Таким образом, генерал, все эпизоды страшной кровавой бойни быстро стерлись в нашей памяти благодаря трудам и талантам официальных историков, а также нотариусов в длинных сюртуках, которые ловко уничтожили все записи в церковно-приходских книгах, да опомнись, женщина, какого хрена ты мне плетешь о своем покойнике, ведь он никогда не рождался! А стало быть, с чего бы ему помирать, возьми в толк, женщина, все это наговоры и сплетни предателей родины, чтоб их разорвало, что только не придумают, сволочи. А вам, мой генерал, было наплевать на казармы, забитые трупами в ожидании адского поезда.

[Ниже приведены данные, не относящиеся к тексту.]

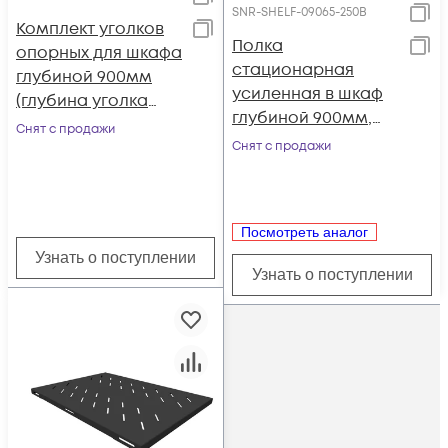
SNR-SHELF-09065-250B
Комплект уголков
Полка
опорных для шкафа
стационарная
глубиной 900мм
усиленная в шкаф
(глубина уголка
глубиной 900мм,
650мм),
Снят с продажи
(глубина полки
распределённая
Снят с продажи
650мм) нагрузка
нагрузка 20кг, цвет-
250кг, цвет-черный
серый (SNR-
(SNR-SHELF-09065-
CORNER-09065-20G)
Посмотреть аналог
250B)
Узнать о поступлении
Узнать о поступлении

Вам было наплевать на проклятья вдов, которые клялись похоронить своих мужчин с парой ног, позаимствованных у других трупов (эти ноги, возможно, и пригодились бы их мужьям, чтобы сплясать на карнавале санхуанито, но они стучали по полу, наводя ужас в безлунные ночи), а еще клялись похоронить мужей с синим глазом моряка, который очень бы даже подошел к их лицу, но не переставал моргать, вспоминая своего хозяина.
Время скатывалось в прошлое, мой генерал. И мы вас видели несколько раз в вагоне поезда, который летел мимо банановых плантаций. А позднее нам сказали, что вы находитесь на севере и вооружаете живущих в горах партизанок, что гражданские, эти бандиты из бандитов, взяли и вытолкали вас из правительственного дворца. Потом они явились к нам с вашим знаменитым портретом, где на вас президентская лента через плечо, а на, следующей неделе полицейские поснимали все ваши портреты с государственных учреждений, да еще сокрушались, что бумага такая плотная — никак задницу не подтереть. И вот — нате вам, вчера вы заявились сюда собственной персоной, генерал, без всяких отличий и знаков вашей сиятельной власти былых времен, явились, провонявший мочой и ослиным потом.
В этот час, генерал, ваш поезд уже проезжает через болота. Уже заметно, что народ просыпается после сиесты. Я-то не сплю, генерал. Я уже стар, как и вы, и берегу сон для беспробудной ночи смерти. Вот почему мне поручили быть с вами и занимать вас разговорами. Мне еще велели смотреть в оба, и даже очень. И вот я перед вами, все говорю, говорю, а вы делаете вид, что не слушаете меня, и лишь смотрите на кусок жестяной полоски с именем улицы. А я могу и дальше говорить. Мое дело — занимать вас разговором, пока не прибудет поезд, но вы, мой генерал, ведите себя тихо, ведь у меня на случай ружье на изготовку, и если вы вдруг взбрыкнете, я, мой генерал, при всем моем почтении к вам, спущу курок.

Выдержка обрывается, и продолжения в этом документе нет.